Great credit is key to getting good loans. In this market where lending is tight and money isn’t freely flowing, the only way to get someone to lend you money is with good credit. Here are a few ways to achieve this.
Believe it or not, credit monitoring services are actually a good way to make sure your credit stays high. There is usually a charge for it, but these companies will check your credit, and if it changes, send you an email about it so you can deal with it if it’s not an authorized use.
Every year, you can get one credit report from each agency (there are three total). If you spread it out and get one from each company every couple of months, you can theoretically keep track of your scores and stay on top of it without much time in between.
You need to make sure you don’t use up all your credit all the time. This is because part of your credit score is dependent on your utilization rate, a measure of how much credit you have available versus how much you use.
When companies pull your credit report, that activity is recorded and affects your credit score. Therefore, it is advised not to apply for any other type of credit before you make a big loan. Especially many credit card applications in a short period of time. That’s a huge red flag for credit companies. Don’t do it.
Don’t let any credit card be inactive because credit card companies are starting to cancel them now. If your card is canceled, the utilization rate will automatically go down because your available credit will go down. Therefore, you should use your cards every once in a while even if you don’t need it.

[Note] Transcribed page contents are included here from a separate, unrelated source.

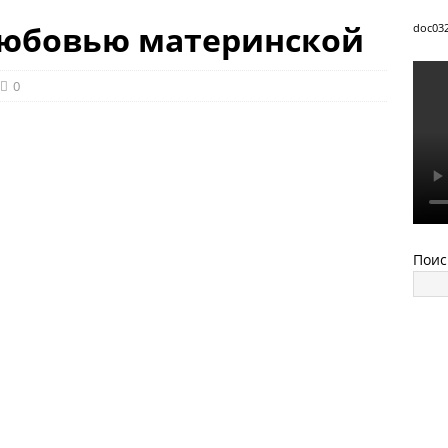
любовью материнской
doc03
0
Поис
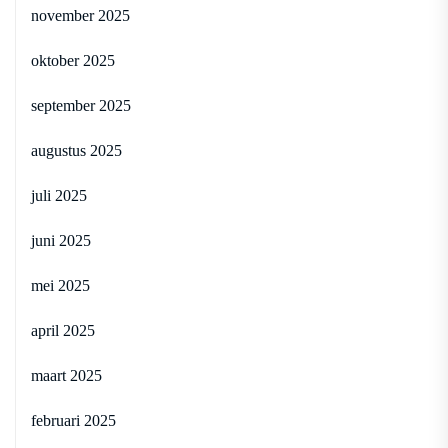
november 2025
oktober 2025
september 2025
augustus 2025
juli 2025
juni 2025
mei 2025
april 2025
maart 2025
februari 2025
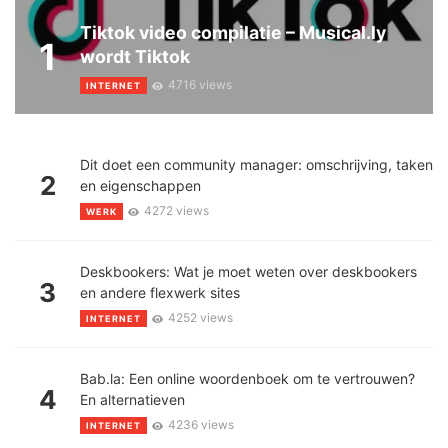
Tiktok video compilatie – Musical.ly
1
wordt Tiktok
4716 views
INTERNET
Dit doet een community manager: omschrijving, taken
2
en eigenschappen
4272 views
WERK
Deskbookers: Wat je moet weten over deskbookers
3
en andere flexwerk sites
4252 views
INTERNET
Bab.la: Een online woordenboek om te vertrouwen?
4
En alternatieven
4236 views
INTERNET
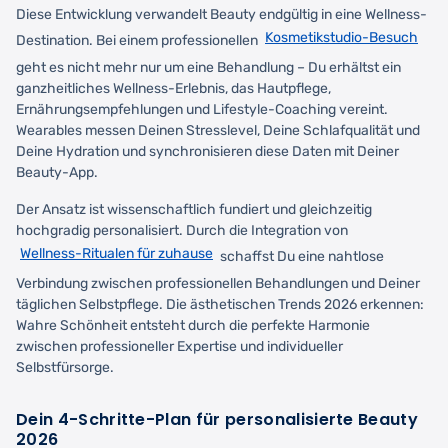
Diese Entwicklung verwandelt Beauty endgültig in eine Wellness-
Kosmetikstudio-Besuch
Destination. Bei einem professionellen
geht es nicht mehr nur um eine Behandlung – Du erhältst ein
ganzheitliches Wellness-Erlebnis, das Hautpflege,
Ernährungsempfehlungen und Lifestyle-Coaching vereint.
Wearables messen Deinen Stresslevel, Deine Schlafqualität und
Deine Hydration und synchronisieren diese Daten mit Deiner
Beauty-App.
Der Ansatz ist wissenschaftlich fundiert und gleichzeitig
hochgradig personalisiert. Durch die Integration von
Wellness-Ritualen für zuhause
schaffst Du eine nahtlose
Verbindung zwischen professionellen Behandlungen und Deiner
täglichen Selbstpflege. Die ästhetischen Trends 2026 erkennen:
Wahre Schönheit entsteht durch die perfekte Harmonie
zwischen professioneller Expertise und individueller
Selbstfürsorge.
Dein 4-Schritte-Plan für personalisierte Beauty
2026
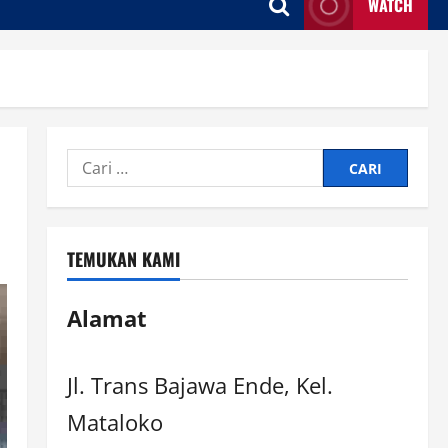
WATCH
TEMUKAN KAMI
Alamat
Jl. Trans Bajawa Ende, Kel.
Mataloko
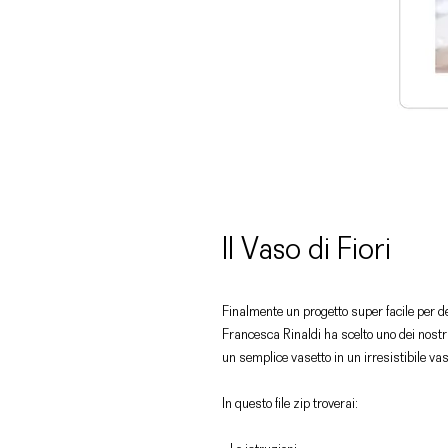
Il Vaso di Fiori
Finalmente un progetto super facile per de
Francesca Rinaldi ha scelto uno dei nostri 
un semplice vasetto in un irresistibile vas
In questo file zip troverai:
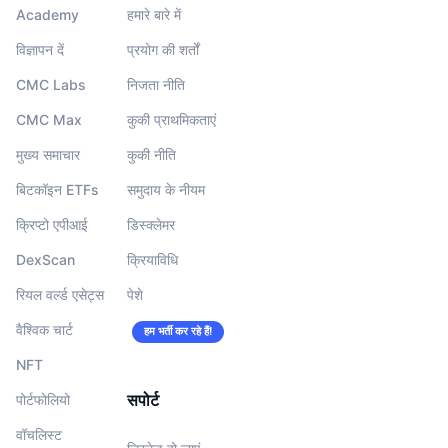
Academy
हमारे बारे में
विज्ञापन दें
प्रयोग की शर्तों
CMC Labs
निजता नीति
CMC Max
कुकी प्राथमिकताएं
मुख्य समाचार
कुकी नीति
बिटकॉइन ETFs
समुदाय के नीयम
क्रिप्टो एपीआई
डिस्क्लेमर
DexScan
क्रियाविधि
रियल वर्ल्ड एसेट्स
पेशे
वैश्विक चार्ट
हम भर्ती कर रहे हैं!
NFT
सपोर्ट
पोर्टफोलियो
वॉचलिस्‍ट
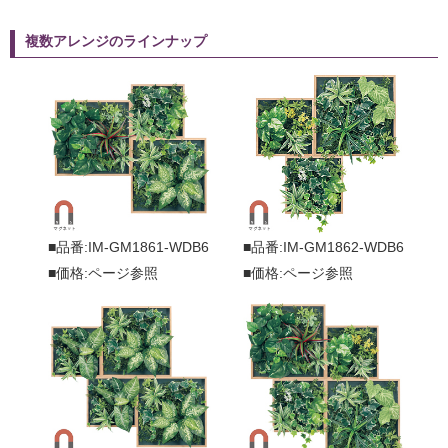
複数アレンジのラインナップ
■品番:IM-GM1861-WDB6
■品番:IM-GM1862-WDB6
■価格:ページ参照
■価格:ページ参照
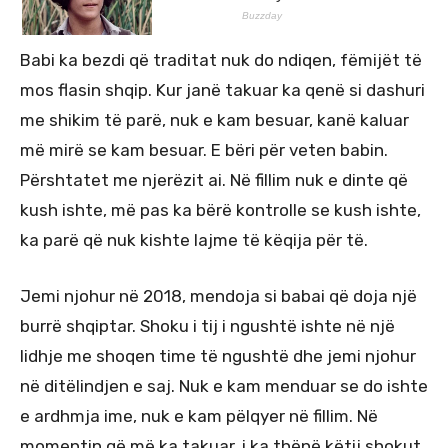
Babi ka bezdi që traditat nuk do ndiqen, fëmijët të
mos flasin shqip. Kur janë takuar ka qenë si dashuri
me shikim të parë, nuk e kam besuar, kanë kaluar
më mirë se kam besuar. E bëri për veten babin.
Përshtatet me njerëzit ai. Në fillim nuk e dinte që
kush ishte, më pas ka bërë kontrolle se kush ishte,
ka parë që nuk kishte lajme të këqija për të.
Jemi njohur në 2018, mendoja si babai që doja një
burrë shqiptar. Shoku i tij i ngushtë ishte në një
lidhje me shoqen time të ngushtë dhe jemi njohur
në ditëlindjen e saj. Nuk e kam menduar se do ishte
e ardhmja ime, nuk e kam pëlqyer në fillim. Në
momentin që më ka takuar, i ka thënë këtij shokut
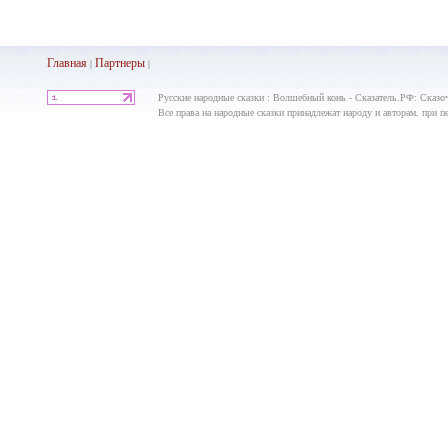
Главная
Партнеры
|
|
Русские народные сказки : Волшебный конь - Сказатель.РФ: Сказо
Все права на народные сказки принадлежат народу и авторам, при пе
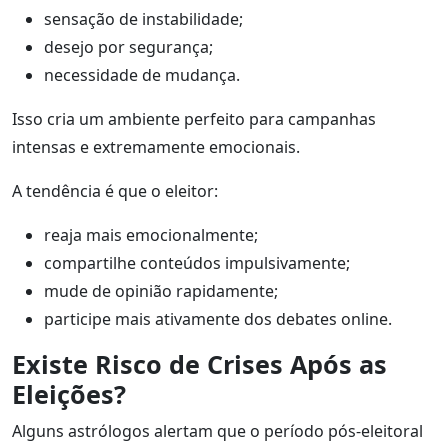
sensação de instabilidade;
desejo por segurança;
necessidade de mudança.
Isso cria um ambiente perfeito para campanhas
intensas e extremamente emocionais.
A tendência é que o eleitor:
reaja mais emocionalmente;
compartilhe conteúdos impulsivamente;
mude de opinião rapidamente;
participe mais ativamente dos debates online.
Existe Risco de Crises Após as
Eleições?
Alguns astrólogos alertam que o período pós-eleitoral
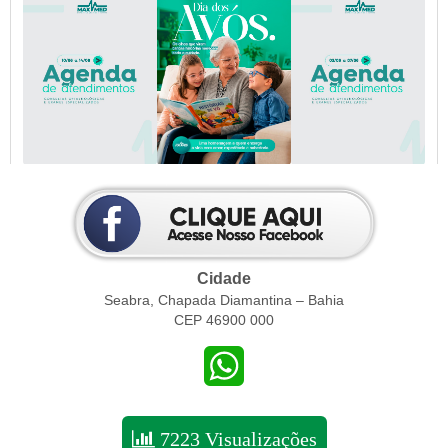
Cidade
Seabra, Chapada Diamantina – Bahia
CEP 46900 000
WhatsApp
7223 Visualizações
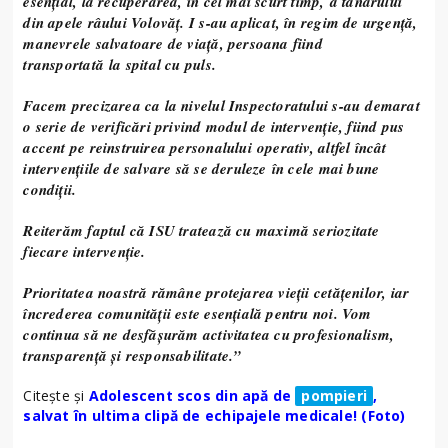
esențial, la recuperarea, în cel mai scurt timp, a tânărului
din apele râului Volovăț. I s-au aplicat, în regim de urgență,
manevrele salvatoare de viață, persoana fiind
transportată la spital cu puls.
Facem precizarea ca la nivelul Inspectoratului s-au demarat
o serie de verificări privind modul de intervenție, fiind pus
accent pe reinstruirea personalului operativ, altfel încât
intervențiile de salvare să se deruleze în cele mai bune
condiții.
Reiterăm faptul că ISU tratează cu maximă seriozitate
fiecare intervenție.
Prioritatea noastră rămâne protejarea vieții cetățenilor, iar
încrederea comunității este esențială pentru noi. Vom
continua să ne desfășurăm activitatea cu profesionalism,
transparență și responsabilitate.”
Citește și
Adolescent scos din apă de
pompieri
,
salvat în ultima clipă de echipajele medicale! (Foto)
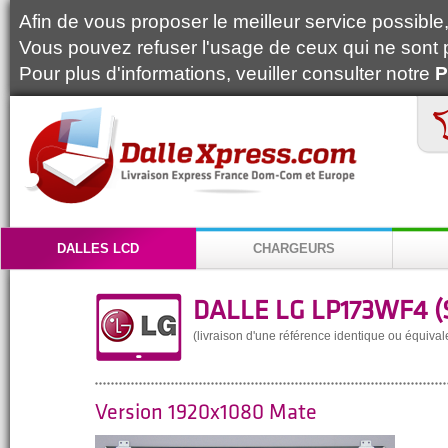
Afin de vous proposer le meilleur service possible, 
Vous pouvez refuser l'usage de ceux qui ne sont 
Pour plus d'informations, veuiller consulter notre
P
DALLES LCD
CHARGEURS
DALLE LG LP173WF4 (S
(livraison d'une référence identique ou équival
Version 1920x1080 Mate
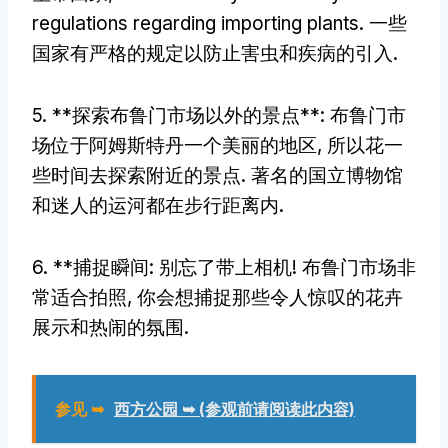
regulations regarding importing plants
. 一些
国家有严格的规定以防止害虫和疾病的引入.
5. **探索布鲁门市场以外的景点**: 布鲁门市
场位于阿姆斯特丹一个美丽的地区, 所以花一
些时间去探索附近的景点. 著名的国立博物馆
和迷人的运河都在步行距离内.
6. **捕捉瞬间: 别忘了带上相机! 布鲁门市场非
常适合拍照, 你会想捕捉那些令人惊叹的花卉
展示和热闹的氛围.
参见 ➥
西方公园 ➥ (参观前请阅读此内容)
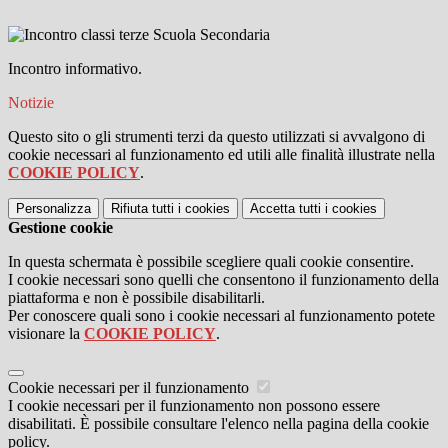
Incontro informativo.
Notizie
Questo sito o gli strumenti terzi da questo utilizzati si avvalgono di
cookie necessari al funzionamento ed utili alle finalità illustrate nella
COOKIE POLICY
.
Personalizza
Rifiuta tutti
i cookies
Accetta tutti
i cookies
Gestione cookie
In questa schermata è possibile scegliere quali cookie consentire.
I cookie necessari sono quelli che consentono il funzionamento della
piattaforma e non è possibile disabilitarli.
Per conoscere quali sono i cookie necessari al funzionamento potete
visionare la
COOKIE POLICY
.
Cookie necessari per il funzionamento
I cookie necessari per il funzionamento non possono essere
disabilitati. È possibile consultare l'elenco nella pagina della cookie
policy.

Having more than one credit card will actually help your credit. Lenders will sometimes look at your credit report and deny you because you don’t have enough different forms of borrowing. They see a lack of information as a negative so even though you may have a ton of cash somewhere to pay off any loan, the absence of proof is a big drawback.
Having multiple types of debt (car, mortgage, credit card, student loans) among others is good because it shows that you are able to handle bills that come due every month. It also works the same as having multiple credit cards.